Ob es statthaft ist soweit zu gehen, wie es in der neuesten Ausgabe des ACP-Magazines erscheint, in der die Islamisierung Deutschlands - in Anlehnung an eine Überspitzung im CICERO - als Projekt des türkischen Staates bezeichnet wurde, ist vermutlich eine sehr umstrittene Frage. Unbestreitbar ist hingegen wie der ACP berichtet , dass die derzeit rund 2500 Moscheen Eigentum der - im Grundbuch eingetragenen - Ditib sind (Türkisch-Islamische Union der Anstalt für Religion) und damit letztlich dem türkischen Staat gehören. Es ist auch nicht zu bestreiten, dass auf diese Weise regelmäßig rund 500 bis 600 Ditib-Imame in Deutschland tätig sind, von der Türkei bezahlt und von ihr angeleitet und überwacht werden. „Die Ditib-Imame sind Staatsfunktionäre, die zugleich die Lehren des Islam und politische Ziele der türkischen Regierung, also einen „Staatsislam" verkünden. Selbst die Freitagsgebete werden in Ankara formuliert.", schreibt der ACP. Das diese Zusammenhänge nicht ausschließlich als Quell der Freude einer gottesfürchtigen Religiosität und toleranten Humanität betrachtet werden können, wurde bereits mehrfach schmerzlich erfahren, wie jüngst bei der Ausladung der Islamwissenschaftlerin Christine Schirrmacher, als man die Freiheit der Rede und Wissenschaft den scharfen Attacken aus moslemischen Kreisen opferte (MEDRUM-Artikel 24.05.08).
Vor diesem Hintergrund dürfte es zumindest verständlich zu sein, wenn Kritiker ihrerseits Paul Böhm vorhalten, er habe sich unqualifizierter Argumente bedient.

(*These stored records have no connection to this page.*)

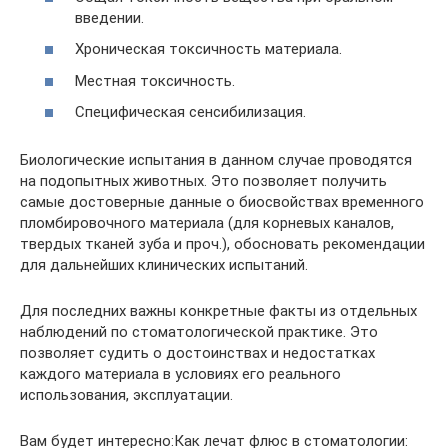
введении.
Хроническая токсичность материала.
Местная токсичность.
Специфическая сенсибилизация.
Биологические испытания в данном случае проводятся
на подопытных животных. Это позволяет получить
самые достоверные данные о биосвойствах временного
пломбировочного материала (для корневых каналов,
твердых тканей зуба и проч.), обосновать рекомендации
для дальнейших клинических испытаний.
Для последних важны конкретные факты из отдельных
наблюдений по стоматологической практике. Это
позволяет судить о достоинствах и недостатках
каждого материала в условиях его реального
использования, эксплуатации.
Вам будет интересно:Как лечат флюс в стоматологии: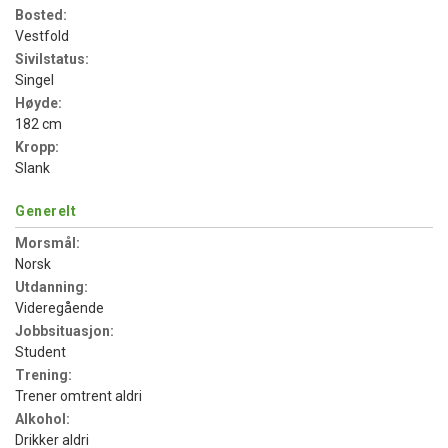
Bosted:
Vestfold
Sivilstatus:
Singel
Høyde:
182 cm
Kropp:
Slank
Generelt
Morsmål:
Norsk
Utdanning:
Videregående
Jobbsituasjon:
Student
Trening:
Trener omtrent aldri
Alkohol:
Drikker aldri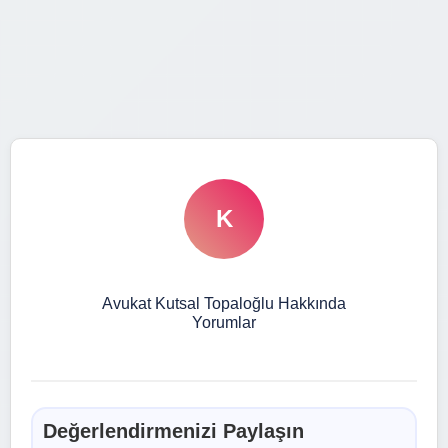
K
Avukat Kutsal Topaloğlu Hakkında
Yorumlar
Değerlendirmenizi Paylaşın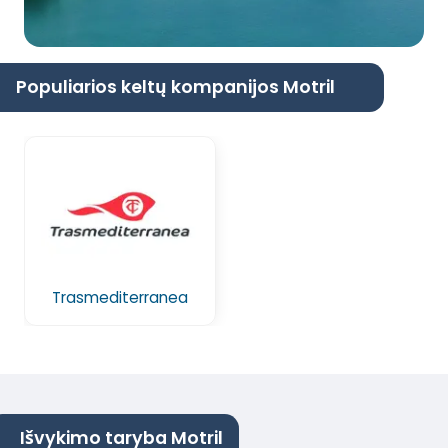
Populiarios keltų kompanijos Motril
Trasmediterranea
Išvykimo taryba Motril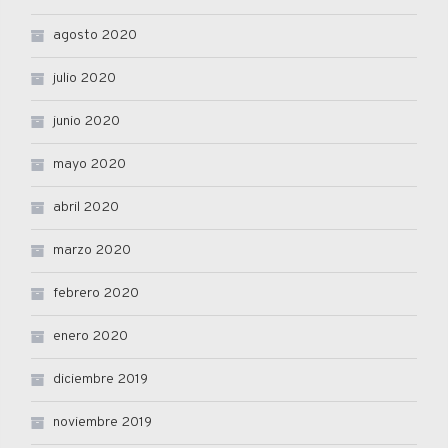
agosto 2020
julio 2020
junio 2020
mayo 2020
abril 2020
marzo 2020
febrero 2020
enero 2020
diciembre 2019
noviembre 2019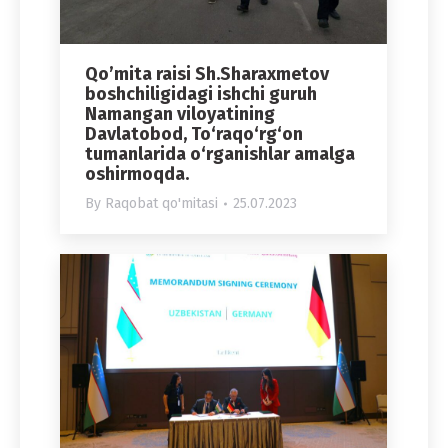
Qo’mita raisi Sh.Sharaxmetov
boshchiligidagi ishchi guruh
Namangan viloyatining
Davlatobod, To‘raqo‘rg‘on
tumanlarida o‘rganishlar amalga
oshirmoqda.
By
Raqobat qo'mitasi
25.07.2023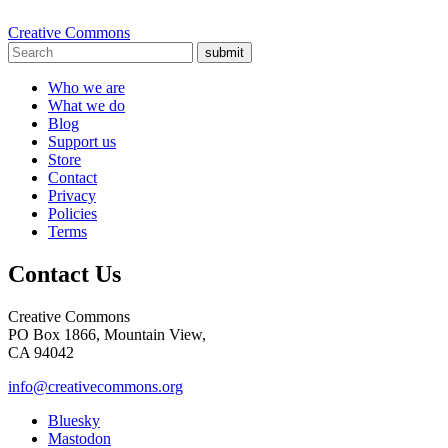
Creative Commons
submit
Who we are
What we do
Blog
Support us
Store
Contact
Privacy
Policies
Terms
Contact Us
Creative Commons
PO Box 1866, Mountain View,
CA 94042
info@creativecommons.org
Bluesky
Mastodon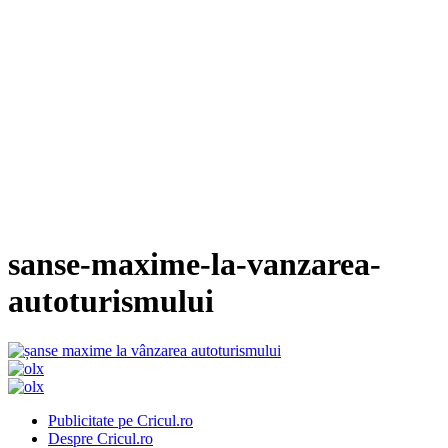
sanse-maxime-la-vanzarea-
autoturismului
Publicitate pe Cricul.ro
Despre Cricul.ro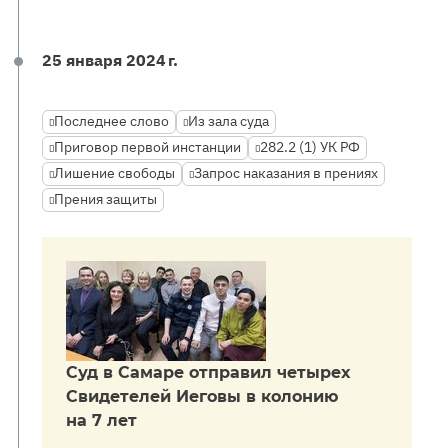
25 января 2024 г.
Последнее слово
Из зала суда
Приговор первой инстанции
282.2 (1) УК РФ
Лишение свободы
Запрос наказания в прениях
Прения защиты
Суд в Самаре отправил четырех
Свидетелей Иеговы в колонию
на 7 лет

Demokratische Christen dürfen es gerade auch um der Glaubensfreiheit willen nicht hinnehmen, wenn die Demokratie instrumentalisiert wird. Das ist eine Lehre aus der deutschen Geschichte des letzten Jahrhunderts. Wachsamkeit ist der Preis der Freiheit, möchte man Paul Böhm stellvertretend für alle entgegenhalten, die Bestrebungen aus islamischem Kreis in falschverstandener Toleranz oder Sorglosigkeit Unbedenklichkeitsbescheinigungen ausstellen. Ihm kann allerdings zugute gehalten werden, dass er es vermutlich eher als seine Aufgabe verstanden hat, den Baufortschritt zu überwachen. Dafür wurde er bezahlt. Für eine Wachsamkeit in der Demokratie hingegen ist mit keiner Entlohnung zu rechnen.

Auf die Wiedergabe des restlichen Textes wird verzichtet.